Our new analysis explores the potential impact of SB 9 on new housing supply by modeling the financial feasibility of new home construction as allowed by the current version of the bill. Authored by Managing Director Ben Metcalf and Policy Director David Garcia in partnership with Ian Carlton and Kate Macfarlane from MapCraft Labs, the analysis finds that SB 9 would enable new development where none was financially feasible before on around 110,000 single-family parcels, representing just 1.5% of total single family parcels statewide. SB 9 would provide a boost in three- and four-unit feasibility, but duplexes would be the most dominant form of financially-feasible development.

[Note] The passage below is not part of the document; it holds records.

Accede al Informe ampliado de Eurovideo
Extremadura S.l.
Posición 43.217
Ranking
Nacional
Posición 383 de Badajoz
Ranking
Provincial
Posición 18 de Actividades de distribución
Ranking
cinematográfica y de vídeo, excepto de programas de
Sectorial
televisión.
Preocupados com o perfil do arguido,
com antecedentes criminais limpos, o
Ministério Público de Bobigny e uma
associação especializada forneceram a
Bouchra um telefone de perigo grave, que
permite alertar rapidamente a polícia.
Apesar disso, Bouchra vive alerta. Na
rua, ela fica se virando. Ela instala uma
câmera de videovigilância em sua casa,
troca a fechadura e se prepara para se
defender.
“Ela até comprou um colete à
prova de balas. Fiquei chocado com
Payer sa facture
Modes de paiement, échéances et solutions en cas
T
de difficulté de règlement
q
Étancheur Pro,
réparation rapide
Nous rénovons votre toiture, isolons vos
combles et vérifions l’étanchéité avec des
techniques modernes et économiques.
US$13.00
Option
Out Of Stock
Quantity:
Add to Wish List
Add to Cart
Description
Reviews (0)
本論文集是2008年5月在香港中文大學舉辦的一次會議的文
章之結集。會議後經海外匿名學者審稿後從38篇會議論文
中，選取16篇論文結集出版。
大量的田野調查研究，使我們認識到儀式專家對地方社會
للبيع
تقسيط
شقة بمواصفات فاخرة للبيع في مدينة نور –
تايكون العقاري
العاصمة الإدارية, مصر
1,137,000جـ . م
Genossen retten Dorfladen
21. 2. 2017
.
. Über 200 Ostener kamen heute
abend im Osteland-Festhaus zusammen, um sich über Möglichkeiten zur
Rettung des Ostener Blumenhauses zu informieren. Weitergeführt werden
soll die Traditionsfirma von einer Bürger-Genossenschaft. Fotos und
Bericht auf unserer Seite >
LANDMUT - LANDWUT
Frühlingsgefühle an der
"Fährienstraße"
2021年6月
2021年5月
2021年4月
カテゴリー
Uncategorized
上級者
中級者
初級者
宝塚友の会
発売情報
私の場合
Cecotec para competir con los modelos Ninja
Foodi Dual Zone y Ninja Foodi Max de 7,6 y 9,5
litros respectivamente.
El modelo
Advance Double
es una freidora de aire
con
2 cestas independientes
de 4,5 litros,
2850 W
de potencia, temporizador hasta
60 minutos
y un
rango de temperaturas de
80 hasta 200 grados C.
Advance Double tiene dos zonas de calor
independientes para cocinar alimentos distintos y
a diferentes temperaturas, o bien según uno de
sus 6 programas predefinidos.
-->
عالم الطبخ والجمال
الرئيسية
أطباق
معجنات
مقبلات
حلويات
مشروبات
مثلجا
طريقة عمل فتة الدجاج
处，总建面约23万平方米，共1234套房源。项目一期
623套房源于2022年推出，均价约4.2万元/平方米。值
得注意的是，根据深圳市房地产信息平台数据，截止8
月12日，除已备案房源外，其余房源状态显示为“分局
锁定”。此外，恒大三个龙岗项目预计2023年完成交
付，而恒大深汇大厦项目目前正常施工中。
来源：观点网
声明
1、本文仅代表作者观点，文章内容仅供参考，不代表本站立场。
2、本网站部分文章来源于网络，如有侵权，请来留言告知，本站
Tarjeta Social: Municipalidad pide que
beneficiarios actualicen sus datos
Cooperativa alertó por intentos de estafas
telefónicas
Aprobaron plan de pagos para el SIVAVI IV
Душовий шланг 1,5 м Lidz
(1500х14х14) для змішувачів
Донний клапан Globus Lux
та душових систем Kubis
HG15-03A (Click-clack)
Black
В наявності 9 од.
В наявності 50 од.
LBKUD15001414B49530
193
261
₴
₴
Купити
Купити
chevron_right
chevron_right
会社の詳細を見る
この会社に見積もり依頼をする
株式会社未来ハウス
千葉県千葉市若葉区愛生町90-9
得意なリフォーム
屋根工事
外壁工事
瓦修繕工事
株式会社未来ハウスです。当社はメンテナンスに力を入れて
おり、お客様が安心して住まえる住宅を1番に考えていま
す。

On sites where additions of ADUs already made sense, development might intensify (resulting in three or four units instead of two or three units), and the rate of actual uptake may increase to the extent that SB 9 unlocks new financing and homeownership opportunities. We also found that SB 9 will not lead to a significant demolition of existing housing stock, as nearly 97 percent of single family homes would be retained.
The amount of new units varies widely by region. Los Angeles County has the largest number of overall new homes that would be enabled by the bill. Most Central Valley counties, such as Fresno, Merced, Kern, and Stanislaus, showed below average potential for new homes per parcel, while coastal counties such as Marin, Santa Cruz, San Luis Obispo, and Santa Barbara counties showed higher than average per parcel unit ratios, which signals that rents and home sales prices would financially support new homes resulting from SB 9.
While a step towards alleviating the state’s affordability crisis, the new capacity enabled by SB 9 would represent only a fraction of the overall supply needed and policymakers should consider complementary strategies to expand homeownership opportunities and expand new housing supply.